Ghetto Fabulous

Most environments running VMware would like some way to backup, protect and revision VMs. There are a number of commercial products that do a good job protecting VMs; products such as Veeam Backup and Replication, Quest Software (formerly Vizioncore ) vRanger and PHD Virtual Backup to name a few. This post will focus on the implementation of much lower cost (free) implementation of a backup and recovery solution for VMware. As with any free or open source software there is no right or wrong implementation model so this is a post that will talk about how ghettoVCB was implemented with Data Doman to enhance the protection of VMs.

Why?…

What was the driver behind the requirement for image level protection of VMs in this particular instance? Within the particular environment that I am referencing in this post the customer has a fairly large ESX farm at their production site. Most of the production infrastructure is replicated to a DR location with the exception of some of the “less critical” systems. The DR site also has some running VMs such as domain controllers, etc… also deemed “less critical” so these are not replicated. You may ask why these are not replicated, the short answer is the customer uses EMC RecoverPoint to replicate data from Site A to Site B in conjunction with VMware SRM to facilitate failover, until recently (VNX) RecoverPoint had a capacity based license so dollars were saved by only replicating critical systems. Backups are taken of all systems but this does not provide the ability to restore an older VM image. A storage migration was being done from an older SAN infrastructure to a new SAN infrastructure, the migration was deemed completed but there was one VMFS volume that was missed and never migrated, the OEM was contracted to a do a date erasure on the old SAN prior to removing it from the data center. It was at that time that the “less critical” systems were lost and everyone realized that they were not really “less critical”. VMs needed to be rebuilt, this was labor intensive and could have been avoided had a good VM backup strategy been in place.

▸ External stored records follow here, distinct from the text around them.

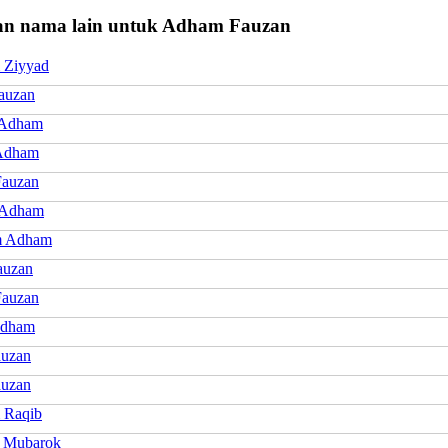
n nama lain untuk Adham Fauzan
 Ziyyad
auzan
 Adham
Adham
auzan
 Adham
m Adham
auzan
auzan
Adham
auzan
auzan
 Raqib
 Mubarok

Discussions around how to protect against this in the future started to occur, the interesting thing was as part of the new infrastructure Data Domain was implemented as a backup to disk target but there was no money left in the budget to implement a commercial VMware image level backup product. vGhetto ghettoVCB to the rescue! With a little bit of design vGhetto was implemented on all the ESX servers and has been running successfully for over a year.

How to get started…

Download the appropriate ghettoVCB code from the vGhetto Script Repository there are multiple versions (you should use the latest version, the implementation discussed in this post uses ghettoVCBg2). All of the prerequisites and usage is well documented on the vGhetto site. Take your time and read, don’t jump in to this without reading the documentation.

Note: You will have to edit configuration files for vGhetto to setup alerts, retention, backup locations, etc… be sure to read the documentation carefully.

The Implementation details…

High-level Topology

Note: Site A and Site B backups target share on each respective DD670 (e.g. \\siteADD670\siteAvmbackup for daily backups at Site A) these are replicated to the peer DD670. Replicated data is accessible at the target side by accessing the backup sharename (e.g. – \\siteADD670\siteAvmbackup replicated data would be accessible by accessing \\siteBDD670\backup\siteA_vm_backup_replica).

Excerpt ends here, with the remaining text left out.